Lou was the kind of guy who purposely made music critics (and the public) wrinkle their noses, no doubt about it.
That famous and noisy Metal Machine Music from a few years earlier — to alienate his own fans — had already shown his most reckless side (or liberal/artistic?). Let's be clear, Lou could afford this and more. The same guy who told Andy Warhol to screw off on the eve of recording the second Velvet Underground album a decade earlier.
Thus, Reed's seventies conclude with the recording of the dandy-like The Bells. The adventure companions — most respectable — include
Nils Lofgren (a few years later he would join Bruce's E Street Band as a guitarist) who wrote some tracks alongside Lou;
Don Cherry, one of the most prolific trumpeters of his kind and father of Neneh and Eagle-Eye. This gentleman's name should be etched on the album cover next to the protagonist's since it's Don who carries, outlines the entire delirious pack of tracks.
Delirious, indeed. Not for their structure but for Lou's neurotic, parodic interpretation.

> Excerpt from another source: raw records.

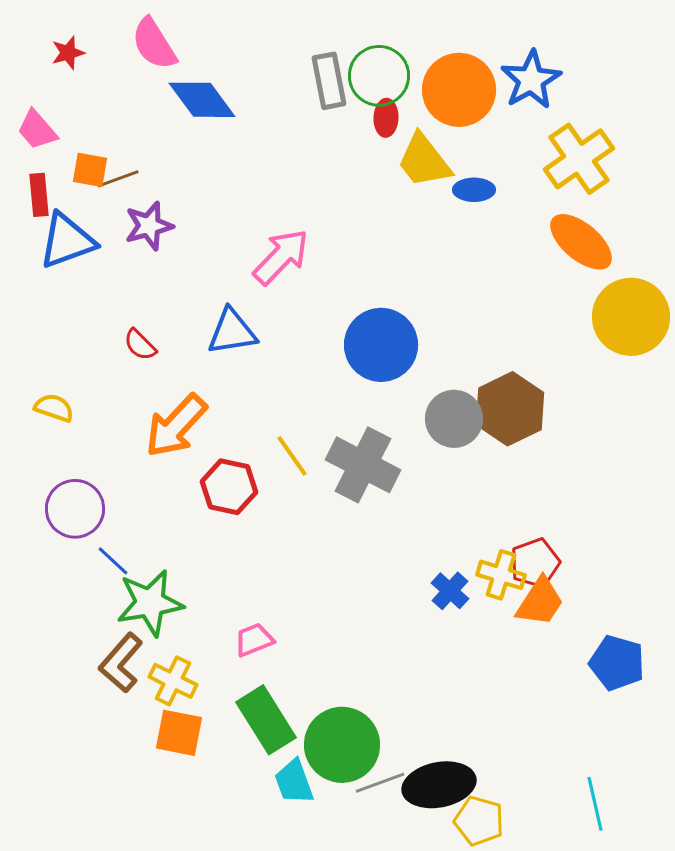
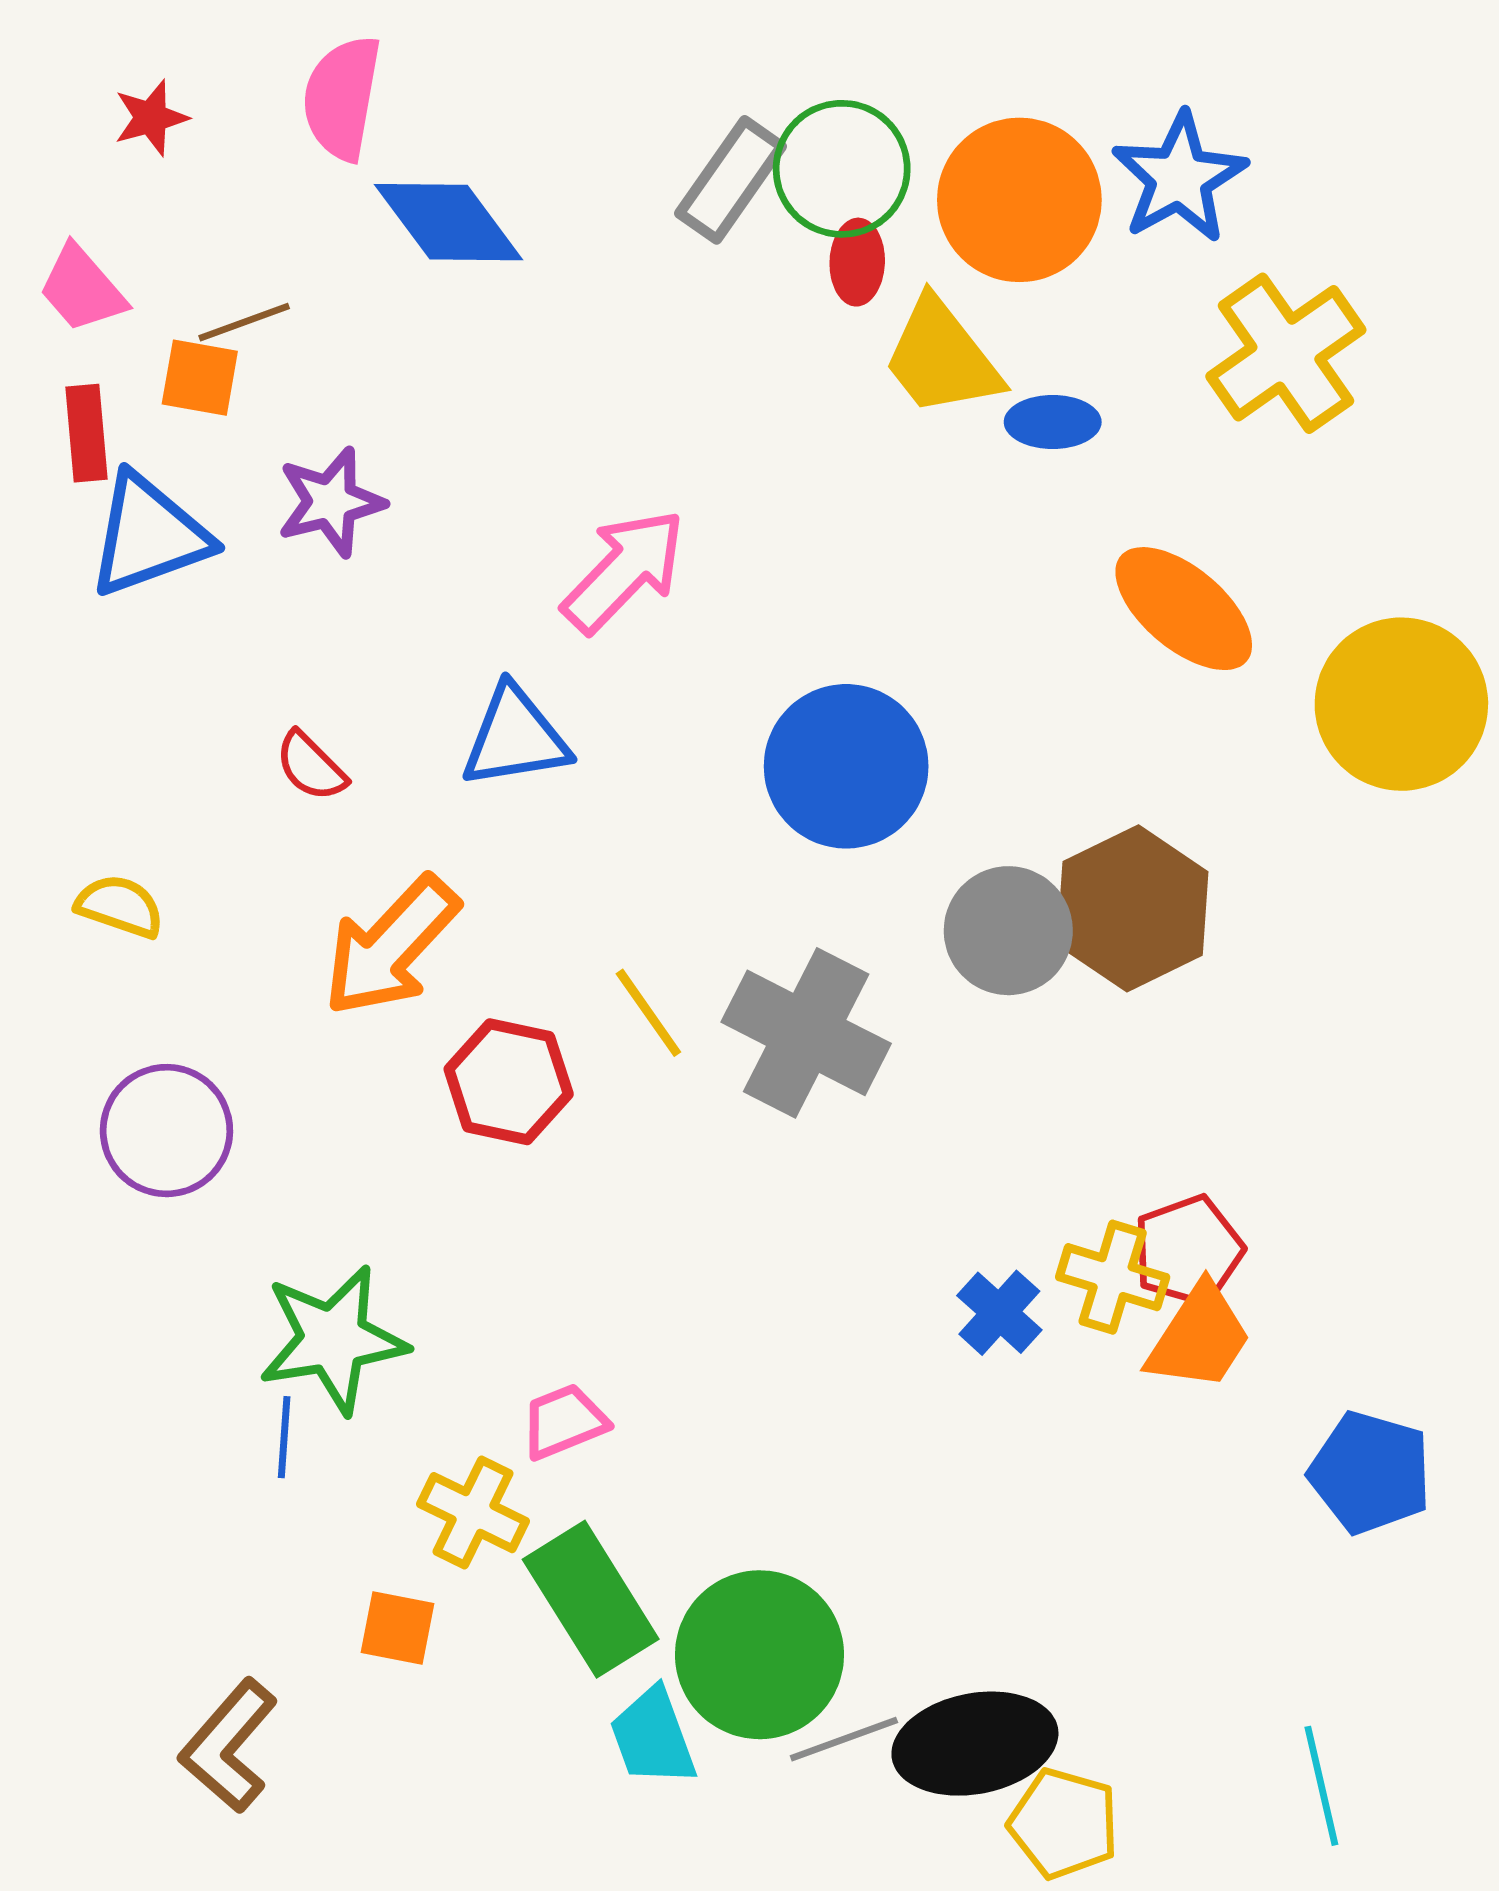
pink semicircle: (154, 44) -> (342, 98), turned 42
gray rectangle: (329, 81) -> (731, 180), turned 46
brown line: (118, 179) -> (244, 322), moved
orange ellipse: (581, 242) -> (1184, 609), moved
blue line: (113, 561) -> (284, 1437), moved, turned 51
brown L-shape: (121, 663) -> (229, 1746), moved
yellow cross: (173, 681) -> (473, 1513), moved
orange square: (179, 733) -> (397, 1628), size x0.7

The Bells is an album more made than its creator; it has the awareness (perhaps not too much though) of mocking that historical phase of prevailing Dance Music. In fact, Disco Mystic, the second track, is effectively a sort of repetitive instrumental. Stupid Man opens the "dance" with an Iggy Pop-like cadence that tells of a man missing his daughter and for various reasons can do nothing but let himself go to the melancholy of absence. Then With You and City Lights pop up, two of the most bizarre songs ever recorded and conceived. At a certain point, the former repeats Slow Down, Slow Down (something you think as you listen) and the latter sees Reed's tone drop dramatically for a text dedicated to Chaplin and his political misadventures. The title track The Bells is improvised in Berlin studios, or at least the text, and features a gloomy, rarefied, and sad introduction in tribute to Edgar Allan Poe.
Ah, broadway only knows The great white milky way It had something to say When he fell down on his knees After soaring through the air With nothing to hold him there It was really not so cute To play without a parachute
Essentially, the album is one of Lou Reed's most bizarre and eccentric experiments, and here and there the studio chatter has a higher volume than the tracks; but the vicious was also this, someone who didn’t take himself too seriously (it even seems to me that half-smirk on the cover is mocking you).